**EXERCISE GOAL:**
Leaving out the images, return the data below exactly as it is written.

Page images and extracted text:
————————

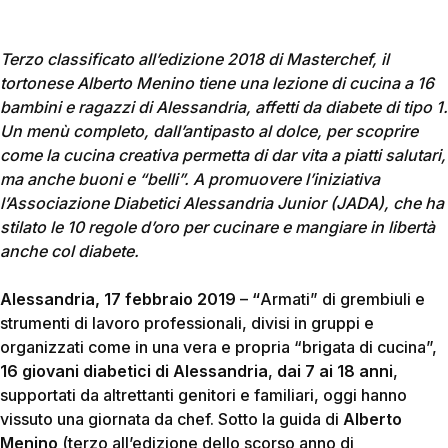
Terzo classificato all’edizione 2018 di Masterchef, il
tortonese Alberto Menino tiene una lezione di cucina a 16
bambini e ragazzi di Alessandria, affetti da diabete di tipo 1.
Un menù completo, dall’antipasto al dolce, per scoprire
come la cucina creativa permetta di dar vita a piatti salutari,
ma anche buoni e “belli”. A promuovere l’iniziativa
l’Associazione Diabetici Alessandria Junior (JADA), che ha
stilato le 10 regole d’oro per cucinare e mangiare in libertà
anche col diabete.
Alessandria, 17 febbraio 2019
–
“
Armati” di grembiuli e
strumenti di lavoro professionali, divisi in gruppi e
organizzati come in una vera e propria “brigata di cucina”,
16 giovani diabetici di Alessandria
,
dai 7 ai 18 anni
,
supportati da altrettanti genitori e familiari, oggi hanno
vissuto una giornata da chef. Sotto la guida di
Alberto
Menino
(terzo all’edizione dello scorso anno di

————————

**RESULT OF THIS TASK:**
Terzo classificato all’edizione 2018 di Masterchef, il
tortonese Alberto Menino tiene una lezione di cucina a 16
bambini e ragazzi di Alessandria, affetti da diabete di tipo 1.
Un menù completo, dall’antipasto al dolce, per scoprire
come la cucina creativa permetta di dar vita a piatti salutari,
ma anche buoni e “belli”. A promuovere l’iniziativa
l’Associazione Diabetici Alessandria Junior (JADA), che ha
stilato le 10 regole d’oro per cucinare e mangiare in libertà
anche col diabete.
Alessandria, 17 febbraio 2019
–
“
Armati” di grembiuli e
strumenti di lavoro professionali, divisi in gruppi e
organizzati come in una vera e propria “brigata di cucina”,
16 giovani diabetici di Alessandria
,
dai 7 ai 18 anni
,
supportati da altrettanti genitori e familiari, oggi hanno
vissuto una giornata da chef. Sotto la guida di
Alberto
Menino
(terzo all’edizione dello scorso anno di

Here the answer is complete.